The Spanish conquest of the Aztecs in 1519 brought the fragrant flower—and its companion, cacao—to Europe. Vanilla was cultivated in botanical gardens in France and England, but never offered up its glorious seeds. Growers couldn’t understand why until centuries later when, in 1836, Belgian horticulturist Charles Morren reported that vanilla’s natural pollinator was the Melipona bee, an insect that didn’t live in Europe. (A recent study, however, suggests that Euglossine bees may actually be the orchid’s primary pollinator.)
Five years later, on the island of Réunion, a 39-mile long volcanic hotspot in the Indian Ocean, everything changed. In 1841, an enslaved boy on the island named Edmond Albius developed the painstaking yet effective hand-pollination method for vanilla that is still in use today, which involves exposing and mating the flower’s male and female parts. His technique spread from Réunion to Madagascar and other neighboring islands, and eventually worked its way back to Mexico as a way to augment the vanilla harvest pollinated by bees.
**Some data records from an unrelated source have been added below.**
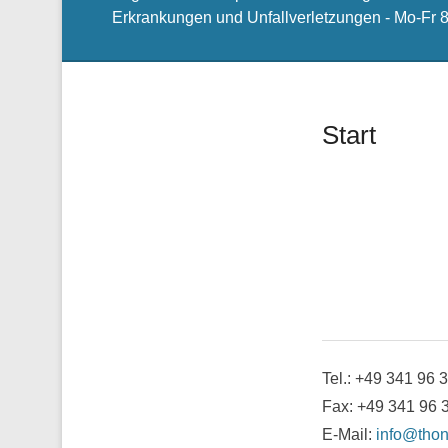
Erkrankungen und Unfallverletzungen - Mo-Fr 8 
Start
Tel.: +49 341 96 
Fax: +49 341 96 
E-Mail:
info@thon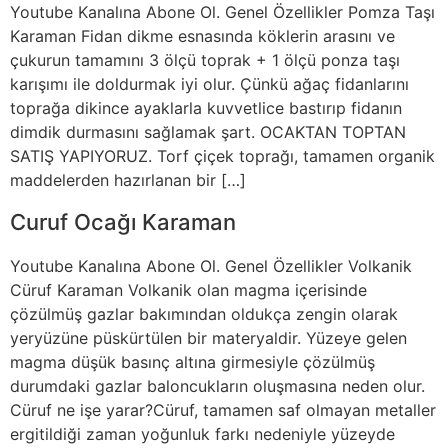
Youtube Kanalına Abone Ol. Genel Özellikler Pomza Taşı
Karaman Fidan dikme esnasında köklerin arasını ve
çukurun tamamını 3 ölçü toprak + 1 ölçü ponza taşı
karışımı ile doldurmak iyi olur. Çünkü ağaç fidanlarını
toprağa dikince ayaklarla kuvvetlice bastırıp fidanın
dimdik durmasını sağlamak şart. OCAKTAN TOPTAN
SATIŞ YAPIYORUZ. Torf çiçek toprağı, tamamen organik
maddelerden hazırlanan bir […]
Curuf Ocağı Karaman
Youtube Kanalına Abone Ol. Genel Özellikler Volkanik
Cüruf Karaman Volkanik olan magma içerisinde
çözülmüş gazlar bakımından oldukça zengin olarak
yeryüzüne püskürtülen bir materyaldir. Yüzeye gelen
magma düşük basınç altına girmesiyle çözülmüş
durumdaki gazlar baloncukların oluşmasına neden olur.
Cüruf ne işe yarar?Cüruf, tamamen saf olmayan metaller
ergitildiği zaman yoğunluk farkı nedeniyle yüzeyde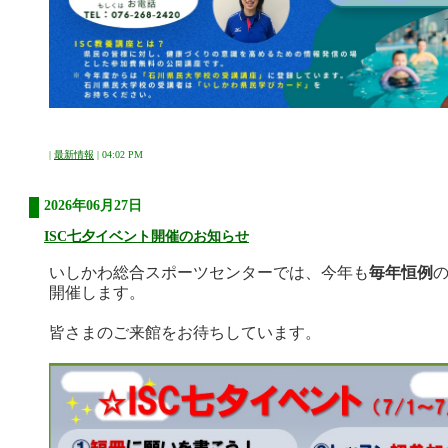
|
最新情報
| 04:02 PM
2026年06月27日
ISC七夕イベント開催のお知らせ
いしかわ総合スポーツセンターでは、今年も
毎年恒例
開催します。
皆さまのご来館をお待ちしています。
This proliferation helped whet the world’s appetite for vanilla. The spice quickly found its way into cakes and ice cream, perfumes and medicines, and was valued for its intoxicating flavor and aroma. But despite growing demand and a robust crop, the tremendous amount of time and energy that went into cultivation and processing affected farmers’ ability to supply the market—and continues to do so today. Nearly all of the vanilla produced commercially today is hand-pollinated.
“Vanilla requires a fair amount of skill to grow,” explains Tim McCollum, co-founder of Madécasse, a direct-trade chocolate and vanilla company. “You can’t just put seed in the ground, tend to it and expect it to produce a yield. Hand pollination is a learned skill. Many farmers have been growing vanilla for three to four generations. Smallholder farmers … have an absolute sixth sense as to when the orchids will bloom.”
Moreover, the vanilla aromas and flavors we know and love don’t reveal themselves until the crop is cured and dried. So it’s equally important to know to manage the plants once they bear fruit. After harvesting, McCollum explains, vanilla beans are sorted and graded. They’re then blanched in hot water to halt fermentation and placed in large containers to sweat for 36 to 48 hours. “It’s when the beans start to change from green to brown, and start to develop aroma,” he says.
From there, the beans undergo alternating periods of sun drying during the day and sweating at night, a journey that lasts between five and 15 days and ends with a period of slow drying. “This usually occurs indoors, in a well-ventilated room where beans are placed on racks,” McCollum says. “It can take up to 30 days, depending on the grade.” The entire process—from growing and pollinating to drying, curing and preparing for export—takes around one year.